## Work task
Once the pictures have been removed, repeat the remainder of the records exactly.

+++

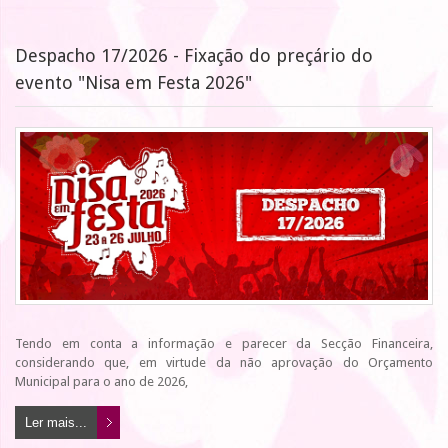
Despacho 17/2026 - Fixação do preçário do
evento "Nisa em Festa 2026"
Tendo em conta a informação e parecer da Secção Financeira,
considerando que, em virtude da não aprovação do Orçamento
Municipal para o ano de 2026,
Ler mais...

+++

## Output of the exercise
Despacho 17/2026 - Fixação do preçário do
evento "Nisa em Festa 2026"
Tendo em conta a informação e parecer da Secção Financeira,
considerando que, em virtude da não aprovação do Orçamento
Municipal para o ano de 2026,
Ler mais...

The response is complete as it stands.